Saved entries

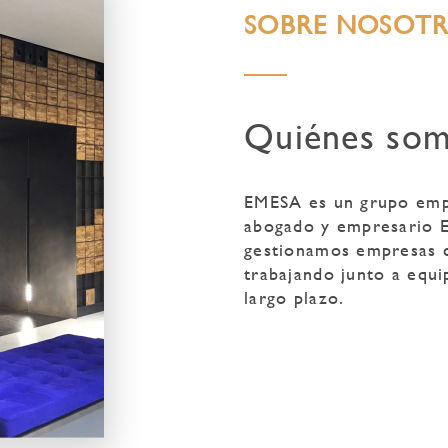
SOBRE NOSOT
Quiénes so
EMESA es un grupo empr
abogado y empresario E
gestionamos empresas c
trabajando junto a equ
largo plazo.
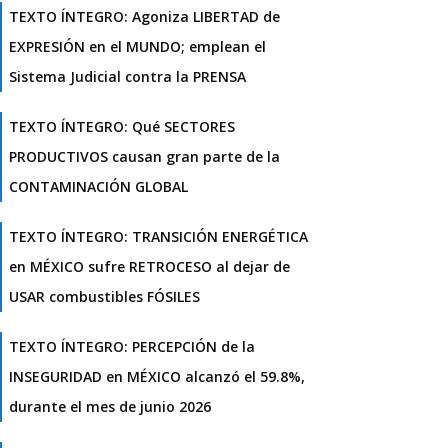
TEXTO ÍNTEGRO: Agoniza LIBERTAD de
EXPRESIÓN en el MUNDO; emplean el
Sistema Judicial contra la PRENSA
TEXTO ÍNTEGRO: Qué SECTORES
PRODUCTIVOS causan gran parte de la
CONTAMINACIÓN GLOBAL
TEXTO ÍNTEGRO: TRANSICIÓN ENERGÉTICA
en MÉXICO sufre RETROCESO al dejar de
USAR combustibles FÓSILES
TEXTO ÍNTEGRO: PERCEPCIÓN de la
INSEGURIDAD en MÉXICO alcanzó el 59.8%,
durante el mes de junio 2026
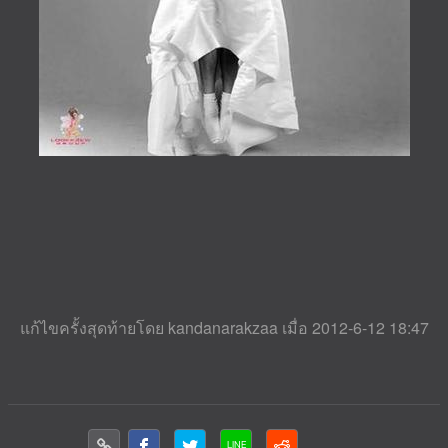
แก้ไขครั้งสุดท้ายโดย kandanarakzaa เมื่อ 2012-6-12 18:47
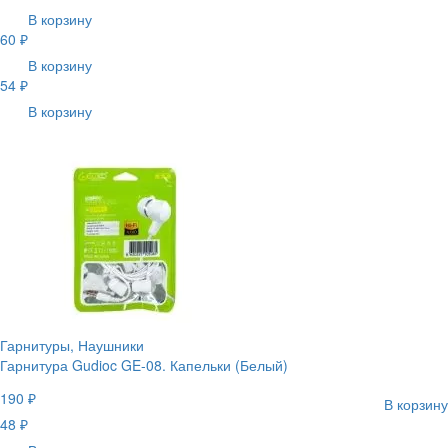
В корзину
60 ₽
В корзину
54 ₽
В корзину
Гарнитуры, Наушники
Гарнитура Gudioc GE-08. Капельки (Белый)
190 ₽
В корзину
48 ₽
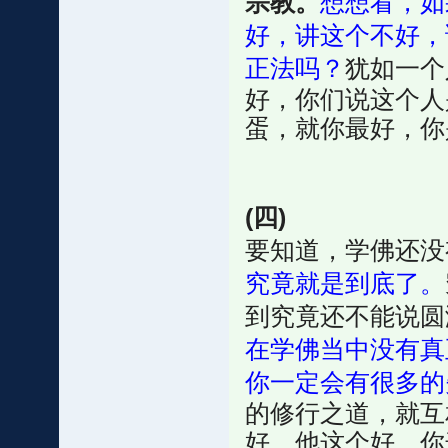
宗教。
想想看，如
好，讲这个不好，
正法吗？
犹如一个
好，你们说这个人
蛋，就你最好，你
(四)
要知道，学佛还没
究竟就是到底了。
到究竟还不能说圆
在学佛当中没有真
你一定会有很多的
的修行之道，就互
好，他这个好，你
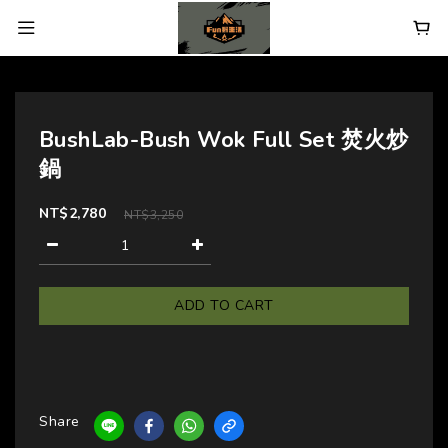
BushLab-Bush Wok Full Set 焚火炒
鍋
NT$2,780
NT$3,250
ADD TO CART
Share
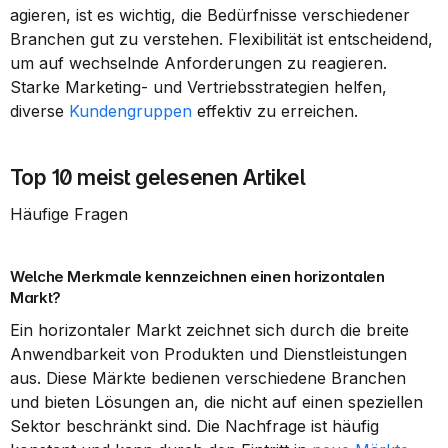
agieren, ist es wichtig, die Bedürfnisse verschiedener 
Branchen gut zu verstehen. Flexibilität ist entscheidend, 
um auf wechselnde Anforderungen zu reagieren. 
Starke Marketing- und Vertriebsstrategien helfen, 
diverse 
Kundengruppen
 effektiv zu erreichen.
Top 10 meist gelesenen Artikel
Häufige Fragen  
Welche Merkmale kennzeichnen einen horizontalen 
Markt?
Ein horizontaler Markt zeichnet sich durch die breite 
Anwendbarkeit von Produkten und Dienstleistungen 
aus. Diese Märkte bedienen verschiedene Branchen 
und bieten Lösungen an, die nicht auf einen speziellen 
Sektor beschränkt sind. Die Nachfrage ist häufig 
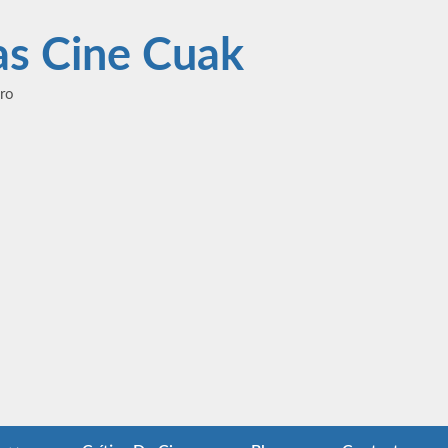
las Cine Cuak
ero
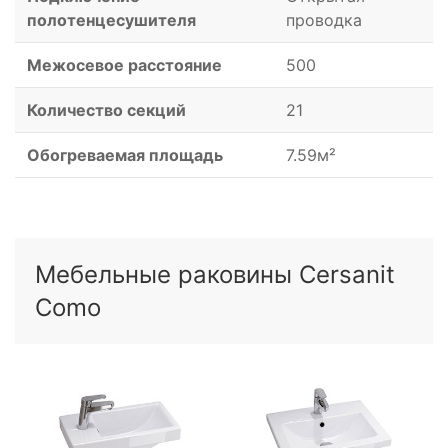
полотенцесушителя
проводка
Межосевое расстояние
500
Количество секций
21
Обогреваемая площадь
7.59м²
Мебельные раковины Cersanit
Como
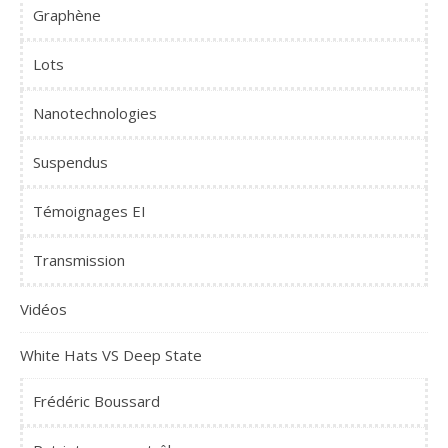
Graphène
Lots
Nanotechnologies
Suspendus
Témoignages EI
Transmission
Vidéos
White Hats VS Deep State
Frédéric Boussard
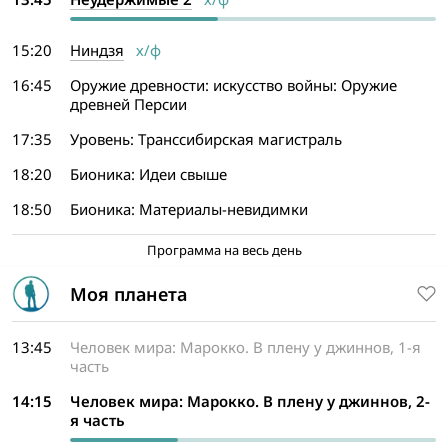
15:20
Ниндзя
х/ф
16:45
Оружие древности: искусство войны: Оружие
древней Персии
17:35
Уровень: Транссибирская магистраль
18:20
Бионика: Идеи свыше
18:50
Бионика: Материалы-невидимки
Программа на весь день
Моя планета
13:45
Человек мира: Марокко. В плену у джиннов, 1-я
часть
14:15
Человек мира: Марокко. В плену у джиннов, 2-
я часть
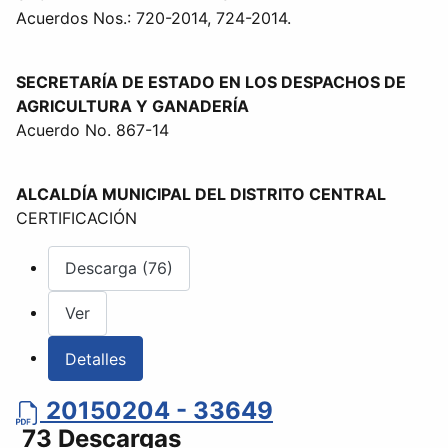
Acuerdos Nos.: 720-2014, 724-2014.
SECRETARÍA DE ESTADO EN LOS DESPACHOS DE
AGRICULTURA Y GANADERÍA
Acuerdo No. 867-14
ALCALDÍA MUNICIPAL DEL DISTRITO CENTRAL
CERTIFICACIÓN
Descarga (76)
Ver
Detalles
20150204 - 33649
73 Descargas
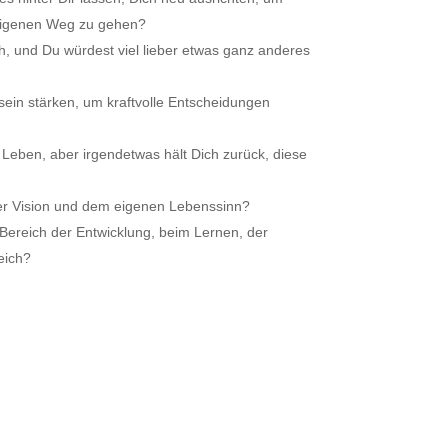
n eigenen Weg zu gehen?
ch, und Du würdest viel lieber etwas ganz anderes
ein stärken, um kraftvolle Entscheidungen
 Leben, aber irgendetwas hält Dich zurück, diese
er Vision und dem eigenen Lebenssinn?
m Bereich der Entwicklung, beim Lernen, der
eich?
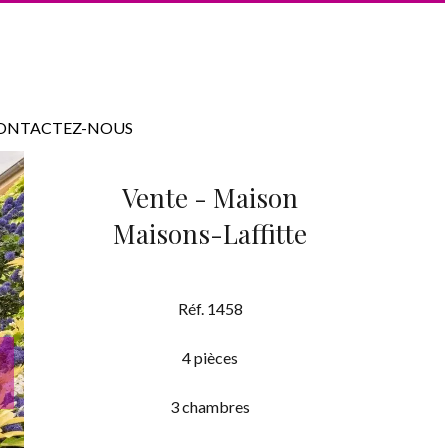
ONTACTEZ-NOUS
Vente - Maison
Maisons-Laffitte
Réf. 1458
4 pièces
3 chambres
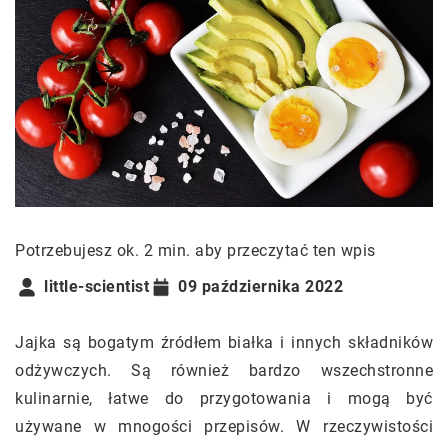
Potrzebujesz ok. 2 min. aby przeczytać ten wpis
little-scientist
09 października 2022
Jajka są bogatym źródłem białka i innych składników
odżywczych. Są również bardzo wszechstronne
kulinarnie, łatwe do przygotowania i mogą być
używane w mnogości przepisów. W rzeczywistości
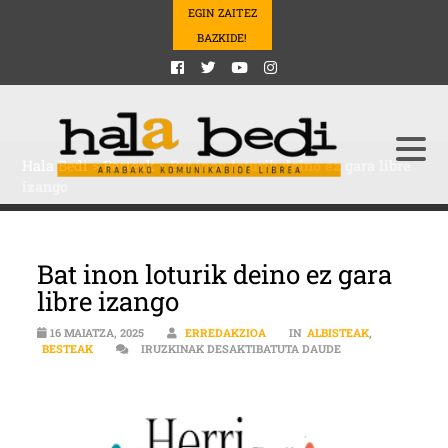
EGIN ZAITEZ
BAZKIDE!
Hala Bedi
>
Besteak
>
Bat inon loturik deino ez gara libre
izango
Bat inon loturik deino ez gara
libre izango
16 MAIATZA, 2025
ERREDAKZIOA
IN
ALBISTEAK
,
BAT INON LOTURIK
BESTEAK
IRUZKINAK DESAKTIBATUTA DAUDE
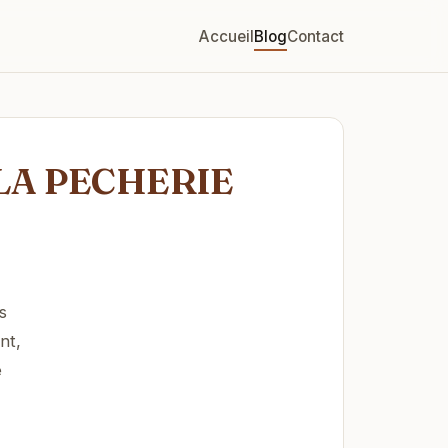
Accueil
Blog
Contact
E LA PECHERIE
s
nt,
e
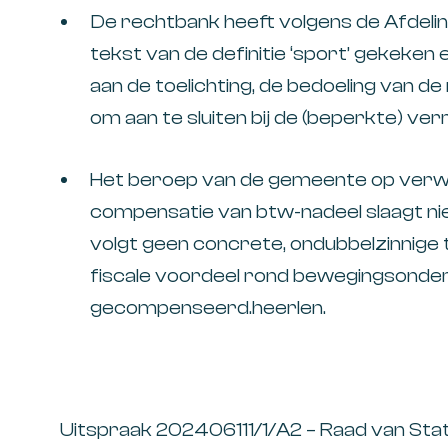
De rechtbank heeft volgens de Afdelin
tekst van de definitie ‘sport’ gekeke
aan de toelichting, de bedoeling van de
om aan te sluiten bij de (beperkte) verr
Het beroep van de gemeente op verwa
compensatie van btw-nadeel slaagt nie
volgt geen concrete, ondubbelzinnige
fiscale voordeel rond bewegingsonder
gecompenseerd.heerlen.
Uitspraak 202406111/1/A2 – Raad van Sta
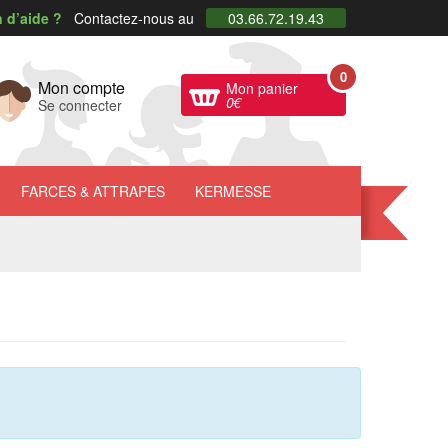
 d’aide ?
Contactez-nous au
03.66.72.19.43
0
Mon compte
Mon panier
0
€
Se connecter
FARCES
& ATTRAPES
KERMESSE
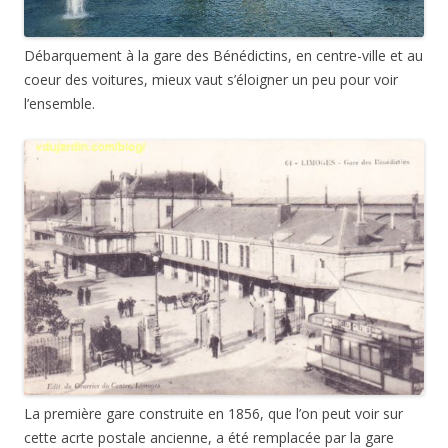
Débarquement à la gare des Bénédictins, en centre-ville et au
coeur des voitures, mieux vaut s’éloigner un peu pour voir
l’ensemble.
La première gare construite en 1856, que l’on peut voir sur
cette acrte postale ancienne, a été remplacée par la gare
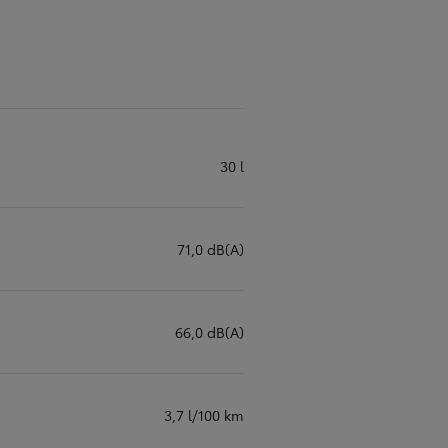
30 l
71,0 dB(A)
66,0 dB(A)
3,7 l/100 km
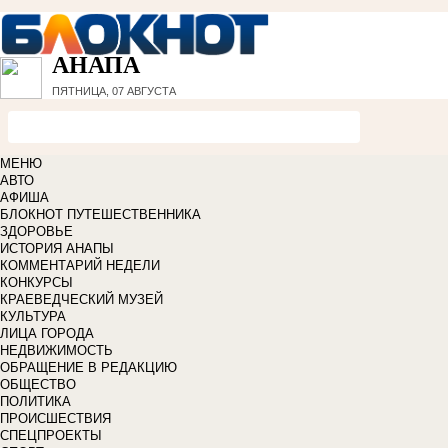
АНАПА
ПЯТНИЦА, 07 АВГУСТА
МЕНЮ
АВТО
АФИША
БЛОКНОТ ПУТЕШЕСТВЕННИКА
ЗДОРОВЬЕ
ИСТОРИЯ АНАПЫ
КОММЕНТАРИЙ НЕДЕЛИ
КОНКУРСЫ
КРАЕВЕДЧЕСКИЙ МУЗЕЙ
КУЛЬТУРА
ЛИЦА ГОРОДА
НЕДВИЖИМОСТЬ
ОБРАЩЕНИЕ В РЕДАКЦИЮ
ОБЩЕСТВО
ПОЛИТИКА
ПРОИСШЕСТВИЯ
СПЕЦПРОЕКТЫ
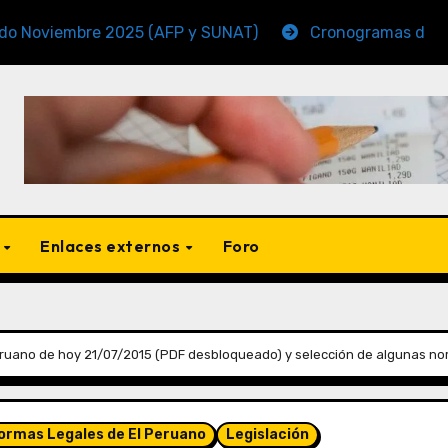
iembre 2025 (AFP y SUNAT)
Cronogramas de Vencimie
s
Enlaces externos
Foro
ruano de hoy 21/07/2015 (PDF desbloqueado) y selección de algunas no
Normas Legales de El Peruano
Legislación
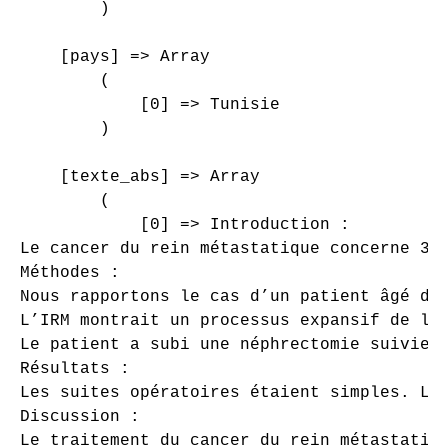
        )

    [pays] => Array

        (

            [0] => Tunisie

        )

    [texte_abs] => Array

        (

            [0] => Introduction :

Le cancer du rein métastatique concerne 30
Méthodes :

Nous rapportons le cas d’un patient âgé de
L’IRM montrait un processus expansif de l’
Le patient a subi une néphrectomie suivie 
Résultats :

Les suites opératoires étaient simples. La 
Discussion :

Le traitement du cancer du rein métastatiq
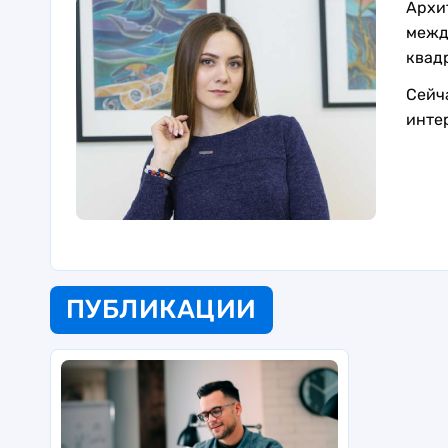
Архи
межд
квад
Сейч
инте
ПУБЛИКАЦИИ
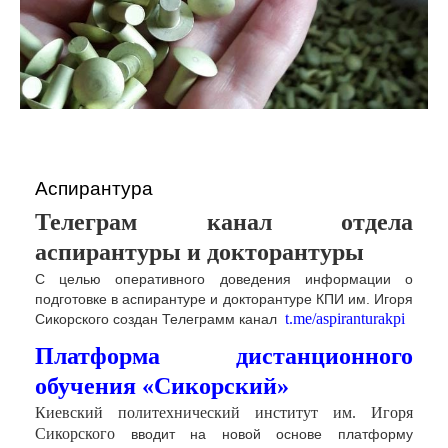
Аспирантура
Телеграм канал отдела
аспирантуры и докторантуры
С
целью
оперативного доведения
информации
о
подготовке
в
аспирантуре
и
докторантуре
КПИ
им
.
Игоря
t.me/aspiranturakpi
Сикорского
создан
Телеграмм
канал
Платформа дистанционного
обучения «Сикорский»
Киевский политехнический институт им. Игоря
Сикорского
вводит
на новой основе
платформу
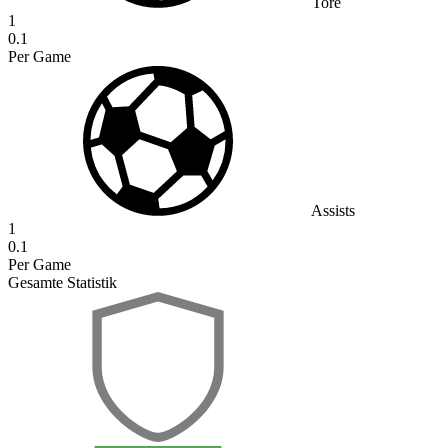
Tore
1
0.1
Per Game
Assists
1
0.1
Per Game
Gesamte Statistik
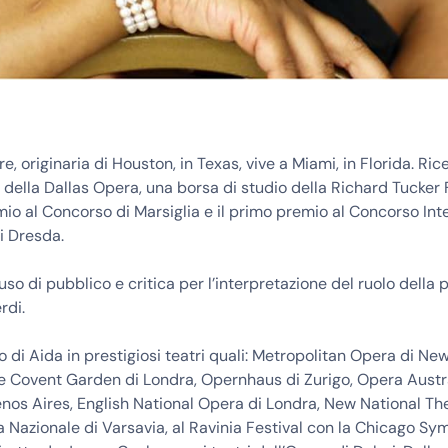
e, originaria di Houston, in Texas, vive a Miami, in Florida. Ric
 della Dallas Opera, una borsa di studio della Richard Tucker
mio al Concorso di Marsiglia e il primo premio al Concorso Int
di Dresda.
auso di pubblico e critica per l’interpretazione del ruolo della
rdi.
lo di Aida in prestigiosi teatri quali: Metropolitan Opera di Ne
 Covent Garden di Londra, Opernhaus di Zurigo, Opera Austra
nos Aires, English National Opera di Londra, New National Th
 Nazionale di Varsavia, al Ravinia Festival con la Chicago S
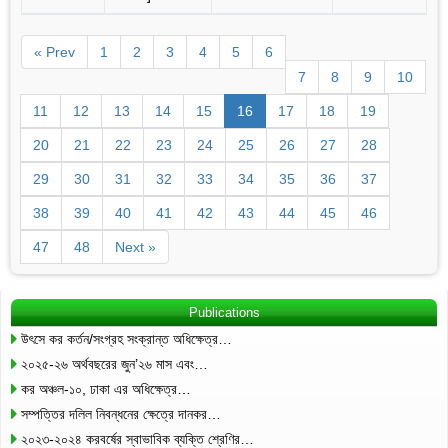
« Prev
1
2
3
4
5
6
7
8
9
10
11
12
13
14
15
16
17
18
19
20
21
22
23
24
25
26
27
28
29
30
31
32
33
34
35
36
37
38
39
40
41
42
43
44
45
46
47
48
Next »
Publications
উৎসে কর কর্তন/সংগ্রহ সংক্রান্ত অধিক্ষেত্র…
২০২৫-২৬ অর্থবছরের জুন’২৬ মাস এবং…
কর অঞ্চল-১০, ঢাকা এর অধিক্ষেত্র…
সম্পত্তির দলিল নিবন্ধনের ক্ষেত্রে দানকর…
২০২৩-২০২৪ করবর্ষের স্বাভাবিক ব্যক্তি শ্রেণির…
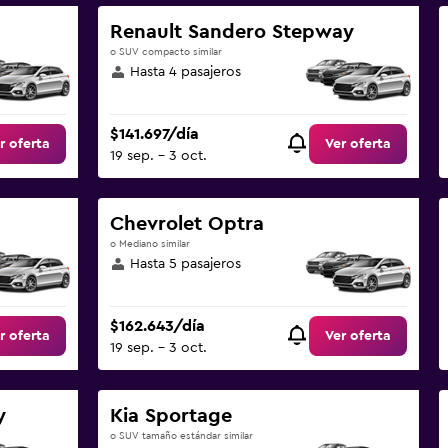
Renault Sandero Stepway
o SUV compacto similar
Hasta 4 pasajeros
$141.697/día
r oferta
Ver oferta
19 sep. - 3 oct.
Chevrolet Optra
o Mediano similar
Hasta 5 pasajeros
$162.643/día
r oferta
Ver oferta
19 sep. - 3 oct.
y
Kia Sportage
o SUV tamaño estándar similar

> [Assigned task] What lines in the records above include the string "libre"? Copy each one.

> [Exercise solution]
Bat inon loturik deino ez gara libre
libre izango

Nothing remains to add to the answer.